Photo du rédacteur: gabriellehalperngabriellehalpern


La philosophe Gabrielle Halpern a accordé une grande interview sur la question des "communs" au Cahier d'inspiration de la Cité de l’économie et des métiers de demain de la Région Occitanie, à Montpellier.


"Beaucoup de philosophes se sont intéressés à la question du commun, d’Aristote à Rousseau, et il est intéressant de constater qu’elle n’est donc pas seulement brûlante d’actualité, elle est, pour ainsi dire, atemporelle. A mes yeux, c’est parce qu’elle touche la vie même en société. Un collectif n’existe que parce qu’il y a une mise en commun, - qu’elle soit matérielle ou immatérielle, d’ailleurs -, autrement il ne s’agirait que d’une juxtaposition d’individus. Ce qui m’intéresse dans cette notion et qui guide mes travaux de recherche dans le cadre de ma résidence au sein de la région Occitanie, c’est la manière dont elle vient interroger notre rapport au territoire dans lequel nous vivons et notre rapport aux autres parties prenantes qui y vivent. Beaucoup de travaux existent sur les communs, mais ils s’attachent souvent à leur dimension matérielle, tangible. Or, ce qui m’intéresse ici, c’est plutôt leur dimension immatérielle : dans un territoire, ce que nous avons en commun en tout premier lieu, ce sont les relations que nous pouvons avoir les uns avec les autres. Un territoire est un écosystème de relations à provoquer, à cultiver, à développer : les relations, c’est le « premier commun » sans lequel aucun contrat social n’est possible. Sans relations, il n’y a pas de territoire, il n’y a pas non plus de société.", Gabrielle Halpern

"A quoi cela sert-il de faire faire des dictées absurdes aux enfants quand ces feuilles de papier sont jetées à la poubelle en fin d’année, alors que l’on pourrait leur apprendre la grammaire et l’orthographe en leur proposant d’écrire des lettres pour les personnes âgées dans la maison de retraite à côté de l’école ? Si chacun reste dans sa case – usine, musée, école, maison de retraite, services administratifs, hôpital, commerce, etc. -, comme un îlot isolé au milieu de l’océan, il n’y a aucun commun possible.

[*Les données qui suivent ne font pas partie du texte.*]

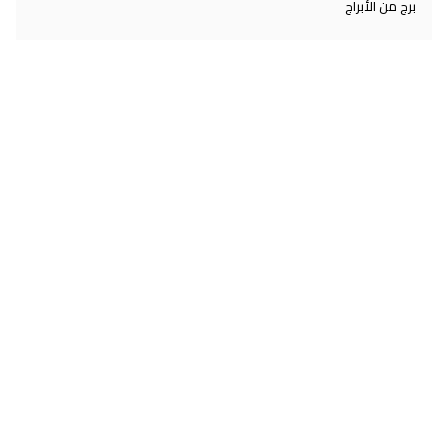
برج من الأبراج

C’est parce que les startups et les ESAT, les opéras et les Ehpad, les musées et les hôpitaux, les usines et les laboratoires de recherche collaborent pleinement qu’il pourra y avoir une véritable société, un véritable territoire, c’est-à-dire un espace vécu. Cette définition du territoire comme « écosystème de relations » a des implications immenses – sociales, économiques, juridiques, et bien évidemment politiques. Elle appelle à une nouvelle manière de concevoir et de fabriquer les politiques publiques", Gabrielle Halpern

"Chacun de nous est si souvent tenté de rester dans le confort de l’entre-soi, or, pour faire face aux grandes transitions et aux défis qui nous attendent, il va nous falloir apprendre à réfléchir ensemble et à construire collectivement des réponses. Notre société crève des silos qui nous divisent, des étiquettes que nous passons nos vies à coller sur les uns et les autres, des cases où nous enfermons les autres et où nous nous enfermons. Nous avons passé des siècles à voir le monde d'une manière morcelée, cela a influé sur notre organisation du travail, sur nos industries, sur le développement de nos sciences, sur nos formations, sur nos politiques publiques, sur l’organisation de nos filières ou encore sur nos territoires[1]. Le rôle du politique est de créer des ponts entre les mondes[2], entre les citoyens, entre les métiers, entre les secteurs, entre les territoires, entre les générations. Seul un vrai tiers de confiance peut inviter les acteurs d’un territoire à sortir de leur entre-soi, à partager une vision commune et à imaginer mille hybridations possibles. Je rejoins le philosophe Jean-Paul Sartre lorsqu’il écrivait que nous sommes ce que nous faisons et que « ce sont nos actes qui nous définissent », c’est là toute la différence entre les rêveurs et les acteurs, entre les fatalistes et les courageux. Changer le monde – ou du moins, le réparer – ne repose pas sur les épaules de quelques-uns : chacun d’entre nous a cette responsabilité !", Gabrielle Halpern

[1] Gabrielle Halpern, Tous centaures ! Eloge de l’hybridation, Le Pommier, 2020.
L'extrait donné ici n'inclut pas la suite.